Could you write out the records below exactly, without omitting a line?

# # # # # # #

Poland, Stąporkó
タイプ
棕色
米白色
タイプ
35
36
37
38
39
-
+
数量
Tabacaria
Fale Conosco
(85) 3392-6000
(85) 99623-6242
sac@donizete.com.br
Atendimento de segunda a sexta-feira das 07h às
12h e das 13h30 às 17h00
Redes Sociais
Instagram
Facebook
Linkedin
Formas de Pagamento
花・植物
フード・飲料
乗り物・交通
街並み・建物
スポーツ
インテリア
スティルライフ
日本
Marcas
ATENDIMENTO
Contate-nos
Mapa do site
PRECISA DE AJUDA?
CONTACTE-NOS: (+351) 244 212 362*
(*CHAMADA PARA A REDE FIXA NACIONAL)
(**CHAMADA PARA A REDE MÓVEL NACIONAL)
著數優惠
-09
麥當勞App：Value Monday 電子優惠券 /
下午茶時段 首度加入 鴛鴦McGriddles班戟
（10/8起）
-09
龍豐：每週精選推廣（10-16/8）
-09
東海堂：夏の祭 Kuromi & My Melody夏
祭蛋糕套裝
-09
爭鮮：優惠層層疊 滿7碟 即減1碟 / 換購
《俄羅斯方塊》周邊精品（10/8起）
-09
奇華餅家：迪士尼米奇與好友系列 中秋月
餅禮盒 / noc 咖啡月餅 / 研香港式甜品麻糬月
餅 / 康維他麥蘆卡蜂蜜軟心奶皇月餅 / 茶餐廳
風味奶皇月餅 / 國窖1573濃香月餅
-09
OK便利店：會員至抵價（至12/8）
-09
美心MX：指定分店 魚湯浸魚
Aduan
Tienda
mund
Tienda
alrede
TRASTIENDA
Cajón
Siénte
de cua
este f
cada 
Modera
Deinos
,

# # # # # # #

Solved exercise>
Poland, Stąporkó
タイプ
棕色
米白色
タイプ
35
36
37
38
39
-
+
数量
Tabacaria
Fale Conosco
(85) 3392-6000
(85) 99623-6242
sac@donizete.com.br
Atendimento de segunda a sexta-feira das 07h às
12h e das 13h30 às 17h00
Redes Sociais
Instagram
Facebook
Linkedin
Formas de Pagamento
花・植物
フード・飲料
乗り物・交通
街並み・建物
スポーツ
インテリア
スティルライフ
日本
Marcas
ATENDIMENTO
Contate-nos
Mapa do site
PRECISA DE AJUDA?
CONTACTE-NOS: (+351) 244 212 362*
(*CHAMADA PARA A REDE FIXA NACIONAL)
(**CHAMADA PARA A REDE MÓVEL NACIONAL)
著數優惠
-09
麥當勞App：Value Monday 電子優惠券 /
下午茶時段 首度加入 鴛鴦McGriddles班戟
（10/8起）
-09
龍豐：每週精選推廣（10-16/8）
-09
東海堂：夏の祭 Kuromi & My Melody夏
祭蛋糕套裝
-09
爭鮮：優惠層層疊 滿7碟 即減1碟 / 換購
《俄羅斯方塊》周邊精品（10/8起）
-09
奇華餅家：迪士尼米奇與好友系列 中秋月
餅禮盒 / noc 咖啡月餅 / 研香港式甜品麻糬月
餅 / 康維他麥蘆卡蜂蜜軟心奶皇月餅 / 茶餐廳
風味奶皇月餅 / 國窖1573濃香月餅
-09
OK便利店：會員至抵價（至12/8）
-09
美心MX：指定分店 魚湯浸魚
Aduan
Tienda
mund
Tienda
alrede
TRASTIENDA
Cajón
Siénte
de cua
este f
cada 
Modera
Deinos
,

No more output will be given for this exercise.